The bank’s non-interest income jumped 67 percent, by $70.6 million, during the first half of this year. The increase is tied to the acquisition of USTrust and State Street, as well as strong growth in international and cash management revenue and other fee-based businesses. Citizens reported operating earnings of $136.2 million for the six months ended June 30, up 12 percent from $121.5 million for the same period of 1999.
Banknorth Group of Portland, Maine operates banks in Maine, Massachusetts, New Hampshire, Vermont and New York. The holding company’s subsidiaries include an insurance company, an investment management firm, and a trust and money management company. Banknorth, formerly Peoples Heritage Financial Group, had assets of $18.5 billion at the end of the second quarter. It recorded operating earnings of $57.7 million.
Banknorth’s non-interest income increased 12 percent in the second quarter, led by a 22 percent rise in customer service fees. The bank’s non-interest income, excluding securities losses, increased to 27 percent of total income in the quarter, compared to 25 percent the year before. Banknorth’s non-interest income is mainly composed of fee income.
Banknorth saw loan growth and improved asset quality in the second quarter, said Chairman, President and Chief Executive Officer William J. Ryan.
“Low cost demand deposits, primarily checking accounts, also rose sharply,” Ryan said.
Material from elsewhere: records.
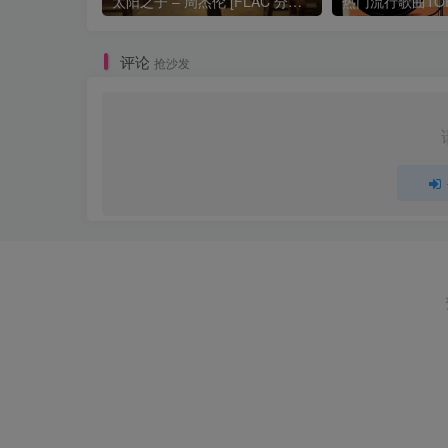
太阳之子 – 周杰伦 [FLAC 分轨 192Khz 24bit]
评论
抢沙发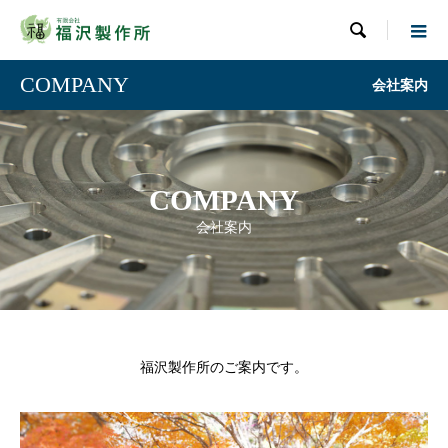

COMPANY
会社案内
COMPANY
会社案内
福沢製作所のご案内です。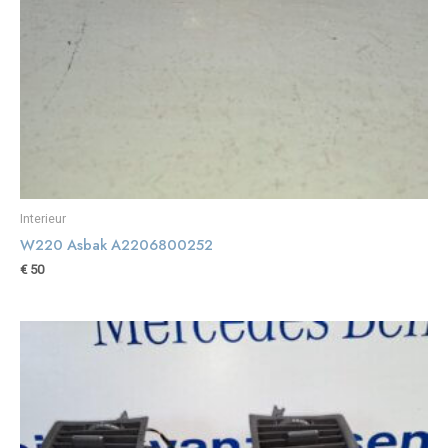
Interieur
W220 Asbak A2206800252
€
50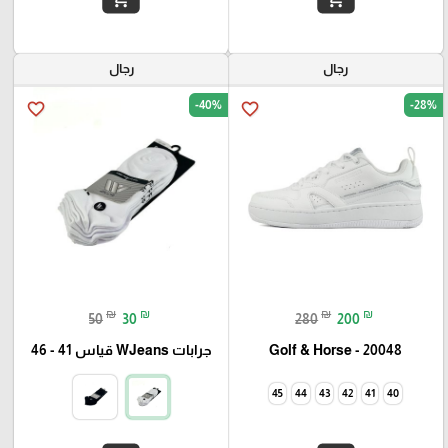
رجال
رجال
-40%
-28%
favorite_border
favorite_border
₪
₪
₪
₪
50
30
280
200
Golf & Horse - 20048
جرابات WJeans قياس 41 - 46
45
44
43
42
41
40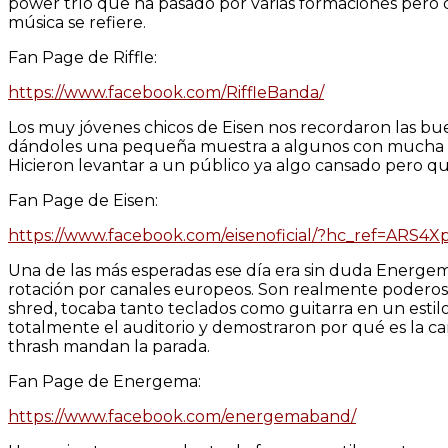
power trío que ha pasado por varias formaciones pero
música se refiere.
Fan Page de Riffle:
https://www.facebook.com/RiffleBanda/
Los muy jóvenes chicos de Eisen nos recordaron las bue
dándoles una pequeña muestra a algunos con mucha más e
Hicieron levantar a un público ya algo cansado pero 
Fan Page de Eisen:
https://www.facebook.com/eisenoficial/?hc_ref=ARS
Una de las más esperadas ese día era sin duda Energe
rotación por canales europeos. Son realmente poderosos
shred, tocaba tanto teclados como guitarra en un esti
totalmente el auditorio y demostraron por qué es la ca
thrash mandan la parada.
Fan Page de Energema:
https://www.facebook.com/energemaband/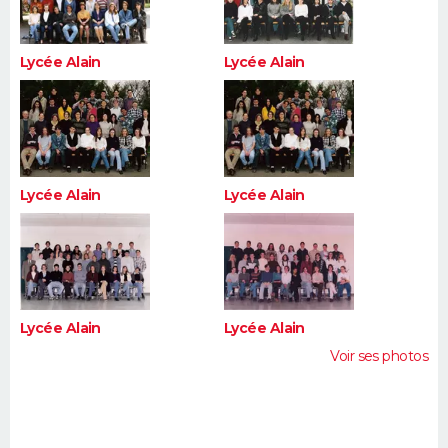
Lycée Alain
Lycée Alain
Lycée Alain
Lycée Alain
Lycée Alain
Lycée Alain
Voir ses photos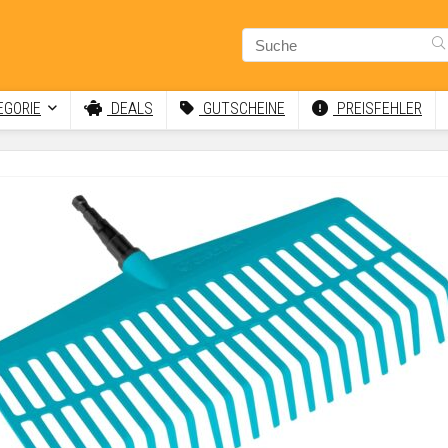
GORIE
DEALS
GUTSCHEINE
PREISFEHLER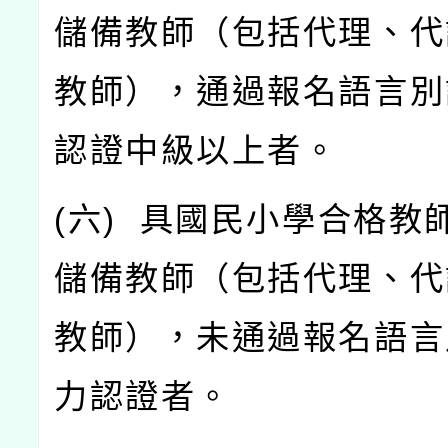
儲備教師（包括代理、代
教師），通過報名語言別
認證中級以上者。
(
六
)
具國民小學合格教
儲備教師（包括代理、代
教師），未通過報名語言
力認證者。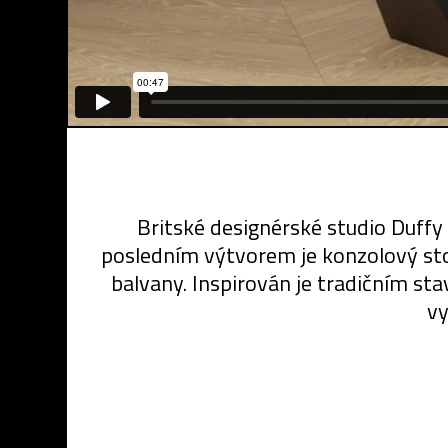
Britské designérské studio Duffy
posledním výtvorem je konzolový stol
balvany. Inspirován je tradičním s
vy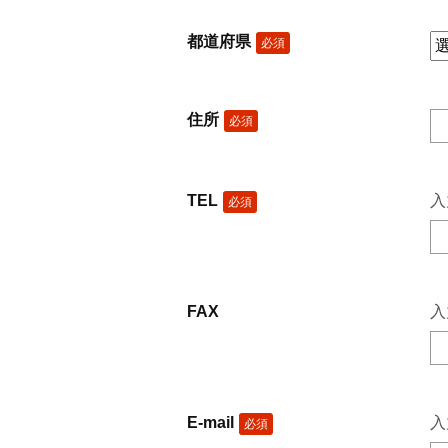
都道府県
必須
住所
必須
TEL
入
必須
FAX
入
E-mail
入力
必須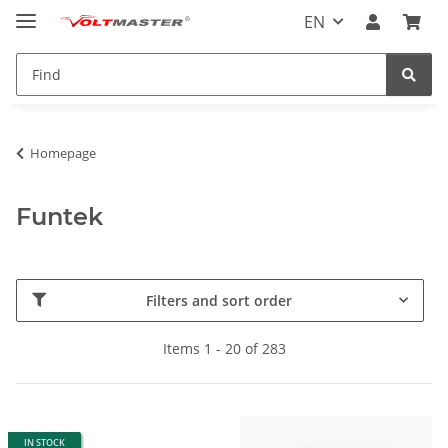
EN
Homepage
Funtek
Filters and sort order
Items 1 - 20 of 283
IN STOCK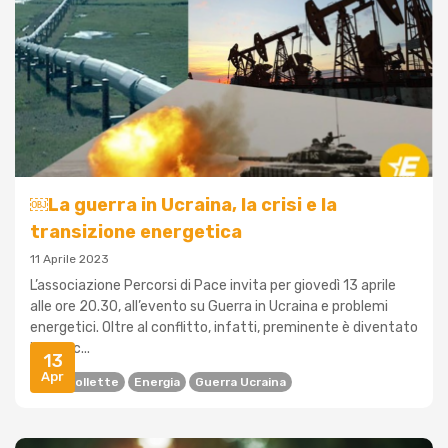
￼La guerra in Ucraina, la crisi e la
transizione energetica
11 Aprile 2023
L’associazione Percorsi di Pace invita per giovedì 13 aprile
alle ore 20.30, all’evento su Guerra in Ucraina e problemi
energetici. Oltre al conflitto, infatti, preminente è diventato
il peso c...
13
Apr
Caro Bollette
Energia
Guerra Ucraina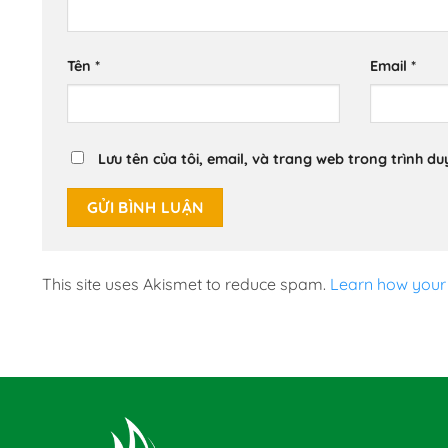
Tên
*
Email
*
Lưu tên của tôi, email, và trang web trong trình duy
This site uses Akismet to reduce spam.
Learn how your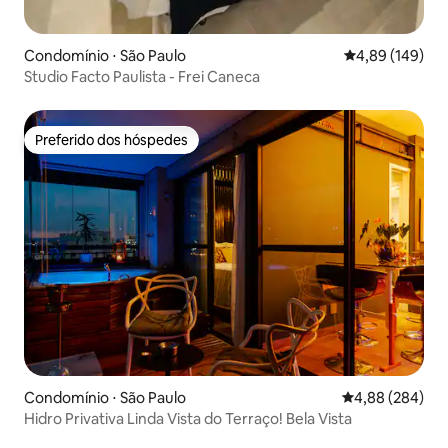
Condomínio ⋅ São Paulo
4,89 de uma av
4,89 (149)
Studio Facto Paulista - Frei Caneca
Preferido dos hóspedes
Preferido dos hóspedes
Condomínio ⋅ São Paulo
4,88 de uma ava
4,88 (284)
Hidro Privativa Linda Vista do Terraço! Bela Vista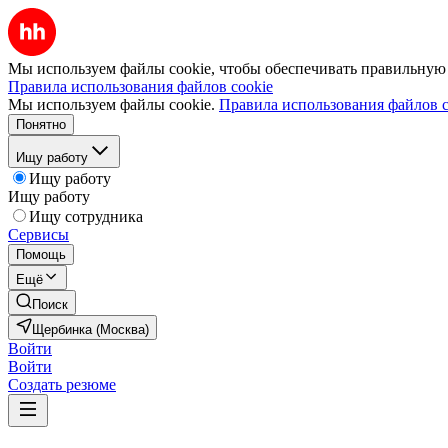
Мы используем файлы cookie, чтобы обеспечивать правильную р
Правила использования файлов cookie
Мы используем файлы cookie.
Правила использования файлов c
Понятно
Ищу работу
Ищу работу
Ищу работу
Ищу сотрудника
Сервисы
Помощь
Ещё
Поиск
Щербинка (Москва)
Войти
Войти
Создать резюме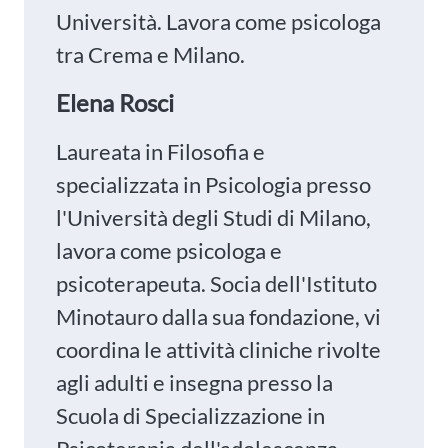
Università. Lavora come psicologa
tra Crema e Milano.
Elena Rosci
Laureata in Filosofia e
specializzata in Psicologia presso
l'Università degli Studi di Milano,
lavora come psicologa e
psicoterapeuta. Socia dell'Istituto
Minotauro dalla sua fondazione, vi
coordina le attività cliniche rivolte
agli adulti e insegna presso la
Scuola di Specializzazione in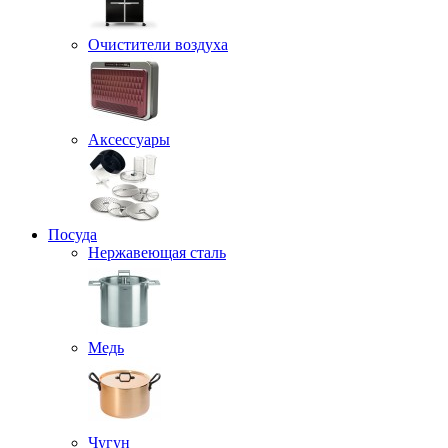
Очистители воздуха
Аксессуары
Посуда
Нержавеющая сталь
Медь
Чугун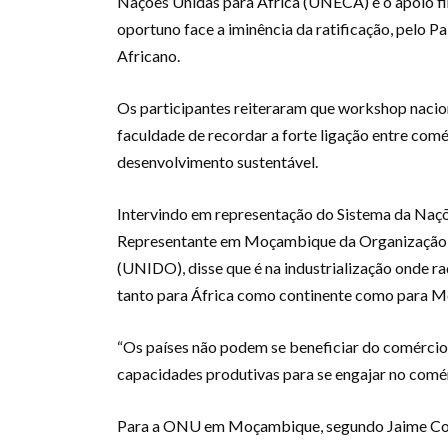
Nações Unidas para África (UNECA) e o apoio fi
oportuno face a iminência da ratificação, pelo P
Africano.
Os participantes reiteraram que workshop nacion
faculdade de recordar a forte ligação entre com
desenvolvimento sustentável.
Intervindo em representação do Sistema da Na
Representante em Moçambique da Organização d
(UNIDO), disse que é na industrialização onde 
tanto para África como continente como para 
“Os países não podem se beneficiar do comércio 
capacidades produtivas para se engajar no comé
Para a ONU em Moçambique, segundo Jaime Comi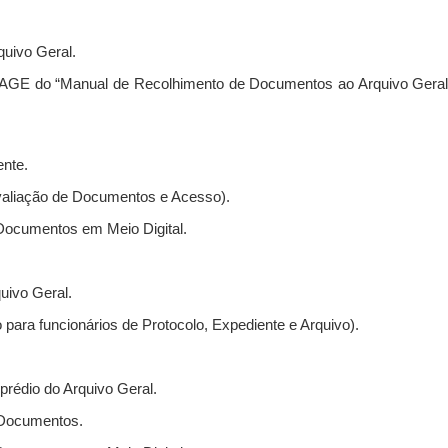
quivo Geral.
AGE do “Manual de Recolhimento de Documentos ao Arquivo Geral
nte.
aliação de Documentos e Acesso).
Documentos em Meio Digital.
ivo Geral.
ara funcionários de Protocolo, Expediente e Arquivo).
 prédio do Arquivo Geral.
 Documentos.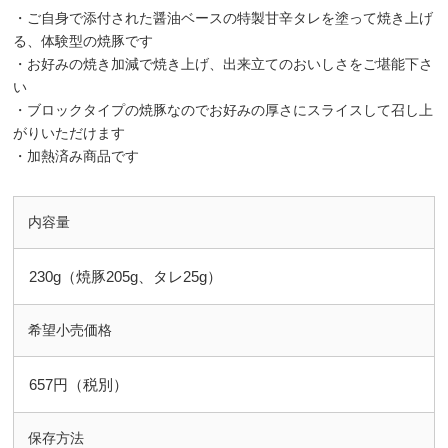
・ご自身で添付された醤油ベースの特製甘辛タレを塗って焼き上げ
る、体験型の焼豚です
・お好みの焼き加減で焼き上げ、出来立てのおいしさをご堪能下さ
い
・ブロックタイプの焼豚なのでお好みの厚さにスライスして召し上
がりいただけます
・加熱済み商品です
内容量
230g（焼豚205g、タレ25g）
希望小売価格
657円（税別）
保存方法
FirstFed America Bancorp of Swansea has branches in southeastern Massachusetts and Rhode Island. In the second quarter of 2000, FirstFed reported that non-interest income increased 37.9 percent to $2 million from April 1 to June 30, from $1.4 million the year before. But instead of receiving the income from fees, most of the increase came from a $492,000 sale of mortgage loans. FirstFed’s assets totaled $1.6 billion in the second quarter.
By contrast, Somerville-based Central Bancorp received most of its gains in net interest income. The co-operative bank has eight branches in Greater Boston. Central Bancorp’s net income jumped from $479,000 in the second quarter of 1999 to $765,000 this year, primarily tied to an increase in interest income from mortgage loans.
“We’re very pleased with the improved performance during the first quarter of this fiscal year, especially in regard to the increased mortgage lending activity,” said President and Chief Executive Officer John D. Doherty.
McCarthy, president of the $85 million-asset Wakefield Co-operative Bank, predicts that even banks like his will come to rely more on fee income in the future as the cost of business increases. Regulation and small interest rate margin make it harder to attain the profitability banks achieved in the past, he said.
Ipswich Bank, a state-chartered stock bank with $295 million in assets and eight branches, saw its retail banking fees rise in the second quarter as it launched a marketing campaign to target customers impacted by bank mergers. More than 1,200 new checking accounts were opened in the second quarter, bringing retail banking fees to $422,000 compared to $378,000 in the second quarter of 1999.
However, the gain in retail banking fees was offset in a drop in mortgage banking revenues, and the bank’s non-interest income fell to $479,000 in the second quarter from $666,000 the year before.
Although the Federal Reserve study shows that some small banks are resisting raising fees, McCarthy said raising fees is inevitable as customers demand more convenience from their banks.
“It’s really meant to pass through some of that cost that we incur to offer enhanced products and better services,” he said.